**Exercise input**
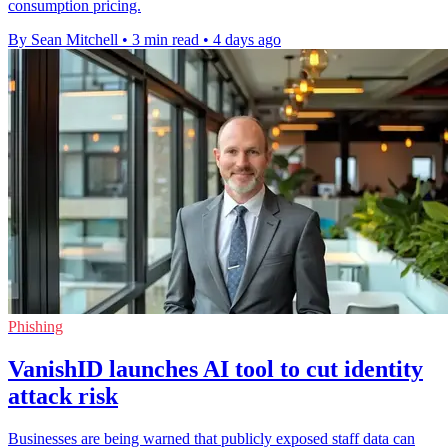
consumption pricing.
By Sean Mitchell
•
3 min read
•
4 days ago
Phishing
VanishID launches AI tool to cut identity
attack risk
Businesses are being warned that publicly exposed staff data can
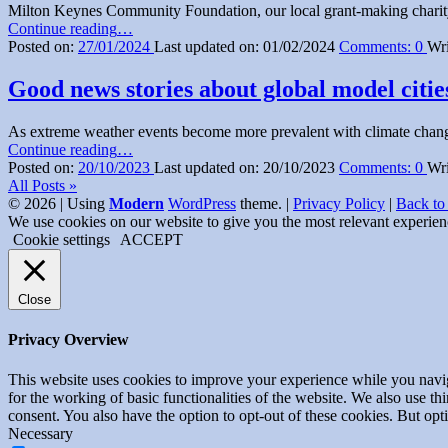
Milton Keynes Community Foundation, our local grant-making charity
This…”
“High
Continue reading
…
Energy
Posted on:
27/01/2024
Last updated on:
01/02/2024
Comments:
0
Wri
and
Fuel
Good news stories about global model citie
Costs
Putting
As extreme weather events become more prevalent with climate change
MK
“Good
Continue reading
…
Citizens
news
Posted on:
20/10/2023
Last updated on:
20/10/2023
Comments:
0
Wri
in
stories
All Posts »
Debt”
about
© 2026
|
Using
Modern
WordPress
theme.
|
Privacy Policy
|
Back to
global
We use cookies on our website to give you the most relevant experien
model
Cookie settings
ACCEPT
cities
turning
sewage
Close
into
drinking
Privacy Overview
water”
This website uses cookies to improve your experience while you naviga
for the working of basic functionalities of the website. We also use t
consent. You also have the option to opt-out of these cookies. But op
Necessary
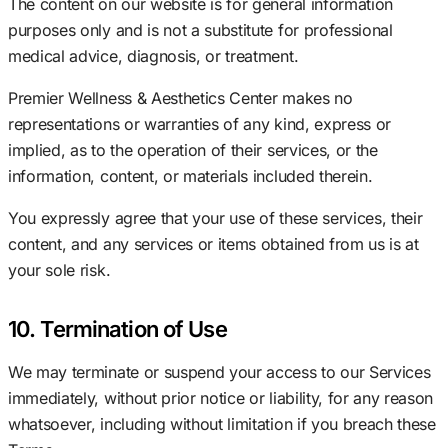
The content on our website is for general information
purposes only and is not a substitute for professional
medical advice, diagnosis, or treatment.
Premier Wellness & Aesthetics Center makes no
representations or warranties of any kind, express or
implied, as to the operation of their services, or the
information, content, or materials included therein.
You expressly agree that your use of these services, their
content, and any services or items obtained from us is at
your sole risk.
10. Termination of Use
We may terminate or suspend your access to our Services
immediately, without prior notice or liability, for any reason
whatsoever, including without limitation if you breach these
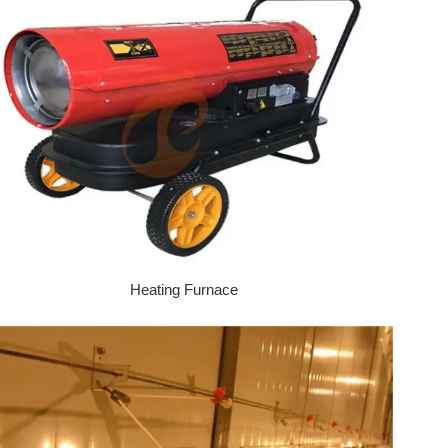
Heating Furnace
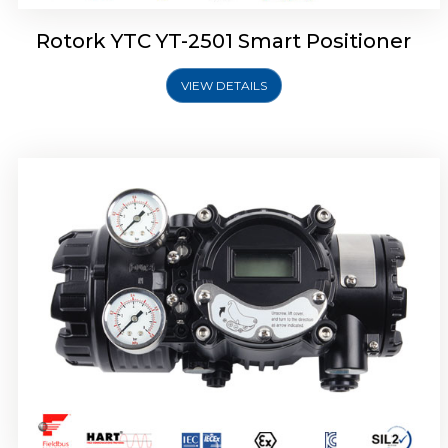
Rotork YTC YT-2501 Smart Positioner
VIEW DETAILS
Rotork YTC YT-2700 Smart Positioner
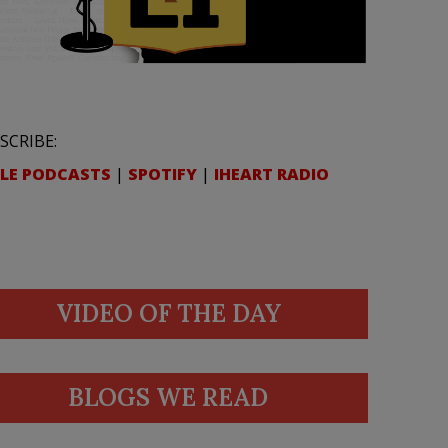
SCRIBE:
LE PODCASTS
|
SPOTIFY
|
IHEART RADIO
VIDEO OF THE DAY
BLOGS WE READ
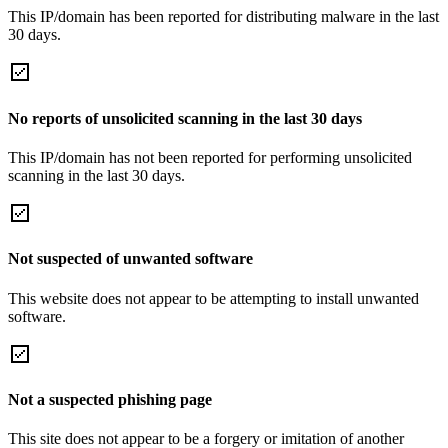
This IP/domain has been reported for distributing malware in the last
30 days.
No reports of unsolicited scanning in the last 30 days
This IP/domain has not been reported for performing unsolicited
scanning in the last 30 days.
Not suspected of unwanted software
This website does not appear to be attempting to install unwanted
software.
Not a suspected phishing page
This site does not appear to be a forgery or imitation of another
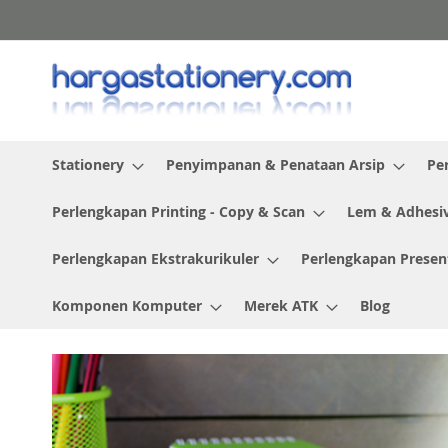
Skip
to
Content
Stationery
Penyimpanan & Penataan Arsip
Pe
Perlengkapan Printing - Copy & Scan
Lem & Adhesi
Perlengkapan Ekstrakurikuler
Perlengkapan Presen
Komponen Komputer
Merek ATK
Blog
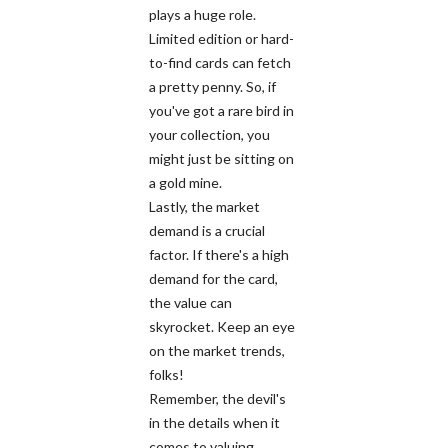
plays a huge role.
Limited edition or hard-
to-find cards can fetch
a pretty penny. So, if
you've got a rare bird in
your collection, you
might just be sitting on
a gold mine.
Lastly, the market
demand is a crucial
factor. If there's a high
demand for the card,
the value can
skyrocket. Keep an eye
on the market trends,
folks!
Remember, the devil's
in the details when it
comes to valuing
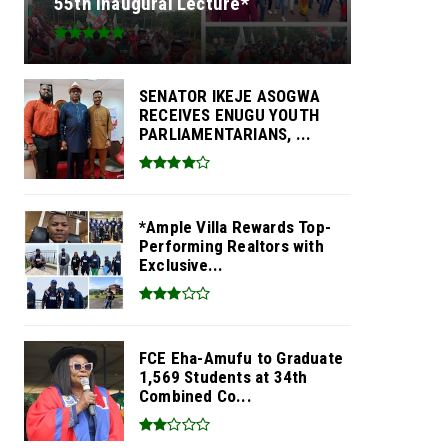
55th Inaugural Lecture*
SENATOR IKEJE ASOGWA
RECEIVES ENUGU YOUTH
PARLIAMENTARIANS, ...
*Ample Villa Rewards Top-
Performing Realtors with
Exclusive...
FCE Eha-Amufu to Graduate
1,569 Students at 34th
Combined Co...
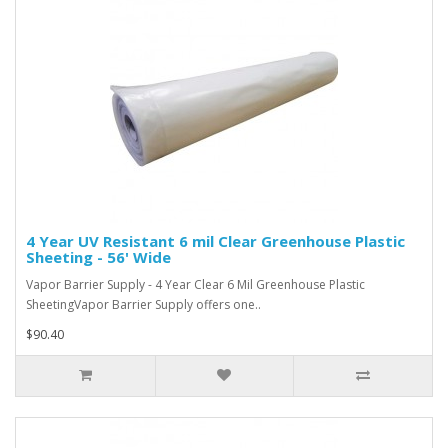
4 Year UV Resistant 6 mil Clear Greenhouse Plastic
Sheeting - 56' Wide
Vapor Barrier Supply - 4 Year Clear 6 Mil Greenhouse Plastic
SheetingVapor Barrier Supply offers one..
$90.40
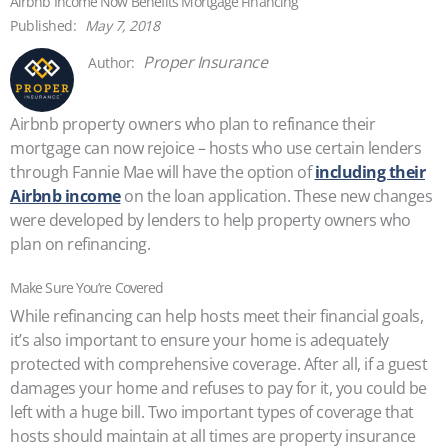
Airbnb Income Now Benefits Mortgage Financing
May 7, 2018
Proper Insurance
Airbnb property owners who plan to refinance their
mortgage can now rejoice – hosts who use certain lenders
through Fannie Mae will have the option of
including their
Airbnb income
on the loan application. These new changes
were developed by lenders to help property owners who
plan on refinancing.
Make Sure You’re Covered
While refinancing can help hosts meet their financial goals,
it’s also important to ensure your home is adequately
protected with comprehensive coverage. After all, if a guest
damages your home and refuses to pay for it, you could be
left with a huge bill. Two important types of coverage that
hosts should maintain at all times are property insurance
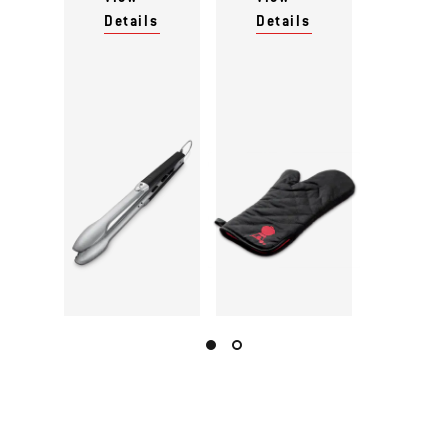
Details
Details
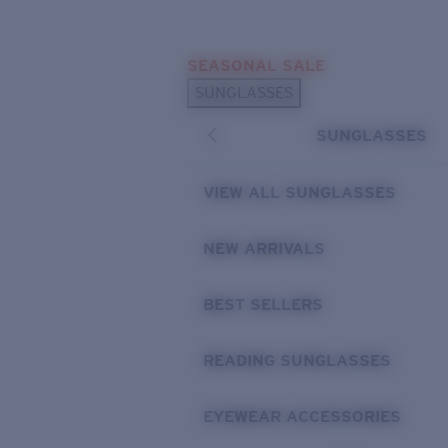
Skip to main content
SEASONAL SALE
POPULAR SEARCHES
SUNGLASSES
Sunglasses Best Sellers
SUNGLASSES
Sunglasses New Arrivals
USEFUL LINKS
VIEW ALL SUNGLASSES
Replacement Lenses
NEW ARRIVALS
Warranty & Repair
BEST SELLERS
READING SUNGLASSES
EYEWEAR ACCESSORIES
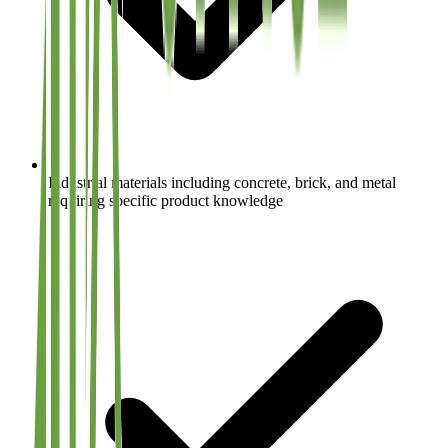
Industrial materials including concrete, brick, and metal
requiring specific product knowledge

**Assigned task**
Copy every line exactly, from the opening line of the entries down to the line holding "The content on", and keep the pictures out.

**Output for this task**
consumption pricing.
By Sean Mitchell
•
3 min read
•
4 days ago
Phishing
VanishID launches AI tool to cut identity
attack risk
Businesses are being warned that publicly exposed staff data can
Milton Keynes Community Foundation, our local grant-making charity
This…”
“High
Continue reading
…
Energy
Posted on:
27/01/2024
Last updated on:
01/02/2024
Comments:
0
Wri
and
Fuel
Good news stories about global model citie
Costs
Putting
As extreme weather events become more prevalent with climate change
MK
“Good
Continue reading
…
Citizens
news
Posted on:
20/10/2023
Last updated on:
20/10/2023
Comments:
0
Wri
in
stories
All Posts »
Debt”
about
© 2026
|
Using
Modern
WordPress
theme.
|
Privacy Policy
|
Back to
global
We use cookies on our website to give you the most relevant experien
model
Cookie settings
ACCEPT
cities
turning
sewage
Close
into
drinking
Privacy Overview
water”
This website uses cookies to improve your experience while you naviga
for the working of basic functionalities of the website. We also use t
consent. You also have the option to opt-out of these cookies. But op
Necessary
The content on our website is for general information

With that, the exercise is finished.